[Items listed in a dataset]
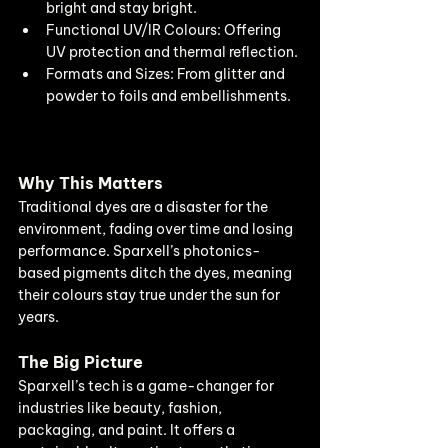
bright and stay bright.
Functional UV/IR Colours: Offering 
UV protection and thermal reflection.
Formats and Sizes: From glitter and 
powder to foils and embellishments.
Why This Matters
Traditional dyes are a disaster for the 
environment, fading over time and losing 
performance. Sparxell’s photonics-
based pigments ditch the dyes, meaning 
their colours stay true under the sun for 
years.
The Big Picture
Sparxell’s tech is a game-changer for 
industries like beauty, fashion, 
packaging, and paint. It offers a 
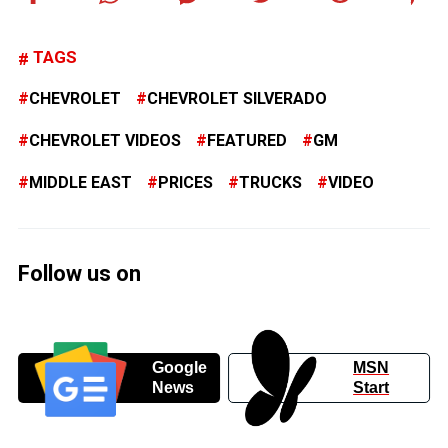
TAGS
CHEVROLET
CHEVROLET SILVERADO
CHEVROLET VIDEOS
FEATURED
GM
MIDDLE EAST
PRICES
TRUCKS
VIDEO
Follow us on
Google
MSN
News
Start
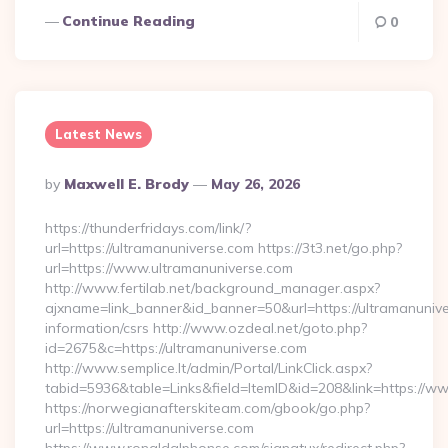
Continue Reading
0
Latest News
Posted
By
Maxwell E. Brody
May 26, 2026
By
https://thunderfridays.com/link/?
url=https://ultramanuniverse.com https://3t3.net/go.php?
url=https://www.ultramanuniverse.com
http://www.fertilab.net/background_manager.aspx?
ajxname=link_banner&id_banner=50&url=https://ultramanunive
information/csrs http://www.ozdeal.net/goto.php?
id=2675&c=https://ultramanuniverse.com
http://www.semplice.lt/admin/Portal/LinkClick.aspx?
tabid=5936&table=Links&field=ItemID&id=208&link=https://w
https://norwegianafterskiteam.com/gbook/go.php?
url=https://ultramanuniverse.com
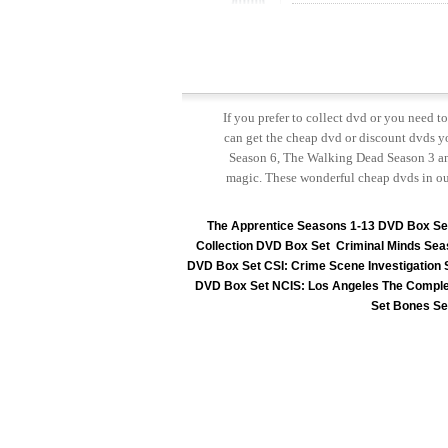
If you prefer to collect dvd or you need 
can get the cheap dvd or discount dvds yo
Season 6, The Walking Dead Season 3 and
magic. These wonderful cheap dvds in ou
The Apprentice Seasons 1-13 DVD Box Se
Collection DVD Box Set
Criminal Minds Sea
DVD Box Set
CSI: Crime Scene Investigation
DVD Box Set
NCIS: Los Angeles The Comple
Set
Bones Se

▶ **What the exercise asks**: In the entries above, find the line that contains "Season 6, The Walking Dead Season 3 and", then repeat exactly every line from the first one through that line, with no pictures.

▶ **Response area**:
bright and stay bright.
Functional UV/IR Colours: Offering 
UV protection and thermal reflection.
Formats and Sizes: From glitter and 
powder to foils and embellishments.
Why This Matters
Traditional dyes are a disaster for the 
environment, fading over time and losing 
performance. Sparxell’s photonics-
based pigments ditch the dyes, meaning 
their colours stay true under the sun for 
years.
The Big Picture
Sparxell’s tech is a game-changer for 
industries like beauty, fashion, 
packaging, and paint. It offers a 
TAGS
CHEVROLET
CHEVROLET SILVERADO
CHEVROLET VIDEOS
FEATURED
GM
MIDDLE EAST
PRICES
TRUCKS
VIDEO
Follow us on
Google
MSN
News
Start
Continue Reading
0
Latest News
Posted
By
Maxwell E. Brody
May 26, 2026
By
https://thunderfridays.com/link/?
url=https://ultramanuniverse.com https://3t3.net/go.php?
url=https://www.ultramanuniverse.com
http://www.fertilab.net/background_manager.aspx?
ajxname=link_banner&id_banner=50&url=https://ultramanunive
information/csrs http://www.ozdeal.net/goto.php?
id=2675&c=https://ultramanuniverse.com
http://www.semplice.lt/admin/Portal/LinkClick.aspx?
tabid=5936&table=Links&field=ItemID&id=208&link=https://w
https://norwegianafterskiteam.com/gbook/go.php?
url=https://ultramanuniverse.com
If you prefer to collect dvd or you need 
can get the cheap dvd or discount dvds yo
Season 6, The Walking Dead Season 3 and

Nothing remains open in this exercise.